Stocks: Looking vulnerable
For the first time in quite a while the market is looking vulnerable on an intermediate-term basis. Several key developments are of concern:
- From a technical perspective, the market (so far) appears to be following the “worst-case scenario” I mentioned in my post two weeks ago, where at least some of the major indices and sectors appear to be reversing to the downside after establishing negative divergences in the oscillator indicator I follow
- Technology stocks – as represented by the Nasdaq and Semiconductors HOLDRS ETF – have been under performing the broad market, a condition that often precedes weakness in the broader market
- Put/call ratio sentiment indicators have just given sell signals, according to the Option Strategist
- Rising interest rates, as mentioned in last week’s post, also appear to be a factor
That said, the weakness experienced so far has not yet been enough (in terms of magnitude or duration) to confirm a reversal in the intermediate-term trend picture, which is now mixed for most indices and sectors. And not all sectors are looking weak – Consumer Staples, Financials, and Health Care are still holding up.
Last week I continued to add to my options positions (see below), but will now become less aggressive and more selective based on the higher probability of lower prices over the near and/or intermediate term. Near-term downside support levels are about 1390 and 1375 for the S&P 500; about 12,200 and 12,000 for the DJIA; and about 2380, 2350, and 2300 for the Nasdaq.
New positions
ACE (ACE) – Last Tuesday I sold some January 60 puts on ACE as it dipped to the 60 level:

The stock has been performing well recently and appears likely to have further to go on the upside, although a break below the 58-59 level would probably not bode well for its intermediate-term outlook.
Alcoa (AA) – Last Thursday I sold some January 27.5 puts on AA as it sold off following a report of weaker-than-expected manufacturing data:

The stock has been showing strength recently, and while it has certainly now turned negative short term, its intermediate-term trend remains positive. This picture would change if AA fails to hold above 28 or so.
Biogen Idec (BIIB) – Last Tuesday I sold some January 45 puts on BIIB as it sold off after the company issued a warning about its Rituxan drug:

BIIB has been performing well recently and – despite the short-term weakness – remains in an intermediate-term uptrend.

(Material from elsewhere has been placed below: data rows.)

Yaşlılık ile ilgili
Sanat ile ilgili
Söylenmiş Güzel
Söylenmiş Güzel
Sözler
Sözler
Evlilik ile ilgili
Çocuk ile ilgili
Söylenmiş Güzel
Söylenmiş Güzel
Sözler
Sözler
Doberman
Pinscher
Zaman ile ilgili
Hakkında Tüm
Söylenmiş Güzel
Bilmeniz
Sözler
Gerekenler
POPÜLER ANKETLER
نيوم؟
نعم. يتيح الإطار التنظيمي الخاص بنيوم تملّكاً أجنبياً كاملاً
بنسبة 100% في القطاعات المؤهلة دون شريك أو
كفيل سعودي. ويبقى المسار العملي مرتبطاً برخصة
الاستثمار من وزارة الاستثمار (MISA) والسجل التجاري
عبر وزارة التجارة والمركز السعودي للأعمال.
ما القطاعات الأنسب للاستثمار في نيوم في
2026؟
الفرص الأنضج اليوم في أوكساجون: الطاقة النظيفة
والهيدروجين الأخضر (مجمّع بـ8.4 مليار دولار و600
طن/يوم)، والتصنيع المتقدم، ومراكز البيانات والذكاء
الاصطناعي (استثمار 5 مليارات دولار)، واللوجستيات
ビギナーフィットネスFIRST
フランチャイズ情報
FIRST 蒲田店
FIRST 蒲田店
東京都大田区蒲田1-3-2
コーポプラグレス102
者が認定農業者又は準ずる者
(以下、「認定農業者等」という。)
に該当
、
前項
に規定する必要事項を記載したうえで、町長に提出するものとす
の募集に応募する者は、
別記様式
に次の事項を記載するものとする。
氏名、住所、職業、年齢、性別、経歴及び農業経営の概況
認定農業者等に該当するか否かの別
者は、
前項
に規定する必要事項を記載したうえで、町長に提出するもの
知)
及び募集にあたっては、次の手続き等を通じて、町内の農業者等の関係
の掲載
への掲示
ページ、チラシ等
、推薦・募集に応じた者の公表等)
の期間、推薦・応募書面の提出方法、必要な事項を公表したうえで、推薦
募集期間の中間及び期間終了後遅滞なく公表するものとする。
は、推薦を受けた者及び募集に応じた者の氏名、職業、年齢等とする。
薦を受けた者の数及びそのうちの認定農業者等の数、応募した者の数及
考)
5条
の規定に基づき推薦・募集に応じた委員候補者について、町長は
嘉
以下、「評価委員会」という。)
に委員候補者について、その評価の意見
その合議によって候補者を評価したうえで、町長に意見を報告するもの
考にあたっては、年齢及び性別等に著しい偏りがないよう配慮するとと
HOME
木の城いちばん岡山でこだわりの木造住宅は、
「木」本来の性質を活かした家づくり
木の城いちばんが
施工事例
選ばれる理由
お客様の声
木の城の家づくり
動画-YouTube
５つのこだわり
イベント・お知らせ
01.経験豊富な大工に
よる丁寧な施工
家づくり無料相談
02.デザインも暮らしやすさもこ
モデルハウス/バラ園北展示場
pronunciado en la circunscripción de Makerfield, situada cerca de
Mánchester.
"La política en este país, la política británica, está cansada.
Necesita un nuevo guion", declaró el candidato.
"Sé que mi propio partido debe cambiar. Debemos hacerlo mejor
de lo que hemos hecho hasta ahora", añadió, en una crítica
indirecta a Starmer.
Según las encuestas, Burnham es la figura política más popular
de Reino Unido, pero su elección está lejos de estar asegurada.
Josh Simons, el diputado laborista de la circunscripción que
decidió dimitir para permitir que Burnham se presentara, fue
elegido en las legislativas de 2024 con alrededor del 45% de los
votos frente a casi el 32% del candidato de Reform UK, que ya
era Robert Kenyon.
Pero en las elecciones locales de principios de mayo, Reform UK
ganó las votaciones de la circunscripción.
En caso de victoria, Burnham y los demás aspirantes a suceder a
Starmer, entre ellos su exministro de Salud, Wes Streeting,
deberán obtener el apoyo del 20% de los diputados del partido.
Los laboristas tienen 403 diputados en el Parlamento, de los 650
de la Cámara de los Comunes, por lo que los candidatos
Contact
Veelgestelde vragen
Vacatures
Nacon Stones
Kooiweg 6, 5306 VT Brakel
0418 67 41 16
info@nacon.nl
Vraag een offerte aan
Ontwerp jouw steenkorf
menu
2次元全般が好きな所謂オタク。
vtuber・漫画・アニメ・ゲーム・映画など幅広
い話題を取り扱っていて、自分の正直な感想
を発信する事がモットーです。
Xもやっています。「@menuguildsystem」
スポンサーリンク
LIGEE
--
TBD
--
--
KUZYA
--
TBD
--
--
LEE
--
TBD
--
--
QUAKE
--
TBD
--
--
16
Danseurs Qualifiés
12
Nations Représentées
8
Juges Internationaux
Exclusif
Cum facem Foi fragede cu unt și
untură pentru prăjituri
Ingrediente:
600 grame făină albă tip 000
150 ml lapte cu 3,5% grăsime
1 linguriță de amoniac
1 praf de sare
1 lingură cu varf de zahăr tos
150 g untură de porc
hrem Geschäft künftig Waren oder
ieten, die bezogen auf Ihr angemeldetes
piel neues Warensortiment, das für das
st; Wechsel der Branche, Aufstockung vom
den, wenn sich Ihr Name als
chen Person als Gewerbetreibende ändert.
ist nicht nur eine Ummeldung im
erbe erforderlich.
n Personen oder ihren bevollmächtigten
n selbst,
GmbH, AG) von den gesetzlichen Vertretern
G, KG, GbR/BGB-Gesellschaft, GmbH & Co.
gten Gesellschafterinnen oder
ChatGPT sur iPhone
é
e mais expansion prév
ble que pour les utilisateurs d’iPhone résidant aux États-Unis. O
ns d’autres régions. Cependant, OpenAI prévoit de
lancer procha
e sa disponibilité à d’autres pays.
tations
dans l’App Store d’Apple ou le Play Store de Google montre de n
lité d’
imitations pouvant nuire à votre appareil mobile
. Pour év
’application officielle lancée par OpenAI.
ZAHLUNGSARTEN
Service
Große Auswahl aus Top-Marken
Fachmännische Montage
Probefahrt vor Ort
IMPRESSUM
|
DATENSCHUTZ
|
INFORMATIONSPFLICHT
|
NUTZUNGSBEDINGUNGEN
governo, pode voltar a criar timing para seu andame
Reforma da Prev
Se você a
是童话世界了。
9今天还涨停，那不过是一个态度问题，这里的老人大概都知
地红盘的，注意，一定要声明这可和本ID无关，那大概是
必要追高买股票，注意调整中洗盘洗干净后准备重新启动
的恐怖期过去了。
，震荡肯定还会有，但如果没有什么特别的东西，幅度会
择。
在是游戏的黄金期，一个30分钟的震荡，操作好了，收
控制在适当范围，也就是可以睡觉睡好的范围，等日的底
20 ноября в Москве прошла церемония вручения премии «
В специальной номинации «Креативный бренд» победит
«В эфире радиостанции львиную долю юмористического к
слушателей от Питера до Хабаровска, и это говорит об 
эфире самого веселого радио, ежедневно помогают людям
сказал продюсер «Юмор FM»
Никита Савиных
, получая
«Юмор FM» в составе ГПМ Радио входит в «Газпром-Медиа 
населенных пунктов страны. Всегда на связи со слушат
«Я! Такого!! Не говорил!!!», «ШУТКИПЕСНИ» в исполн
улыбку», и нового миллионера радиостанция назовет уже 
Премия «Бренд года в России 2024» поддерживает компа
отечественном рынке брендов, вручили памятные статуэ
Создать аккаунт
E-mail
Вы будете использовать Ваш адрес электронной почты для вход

A break below the 46-47 level, however, would change this view.
Cemex (CX) – Last Tuesday I sold some January 32.5 puts on CX as it dipped after the company declined to give 2007 earnings guidance:

The stock demonstrated continued weakness during the rest of the week, and is now clearly in a short-term down trend and appears on the verge of going negative on the intermediate term as well. A move below 31 or so would confirm this.
Occidental Petroleum (OXY) – Last Monday I sold some January 50 puts on OXY as the stock dipped on news related to its arbitration suit against Ecuador:

Like many other commodity related stocks, OXY is now short-term negative and looking vulnerable on the intermediate term. A drop below 46-47 would not be good for the intermediate-term picture.
Southern Copper (PCU) – Last Thursday I sold some January 50 puts on PCU as falling copper prices weighed on stocks in the sector:

PCU has been a very strong performer, and, like many other commodity related stocks is experiencing short-term weakness that’s threatening to spread to the intermediate term. For its intermediate-term picture to remain positive, PCU probably needs to remain above the 49-50 level.
Watchlists
New stocks of interest showing up in the “upside strength” scans include Aetna (AET), Brinks (BCO), Clean Harbors (CLHB), Safeway (SWY), State Street (STT), United Health (UNH), and Washington Mutual (WM).
New additions to the “oversold” list this week include Black & Decker (BDK), Jabil Circuit (JBL), and Eli Lilly (LLY).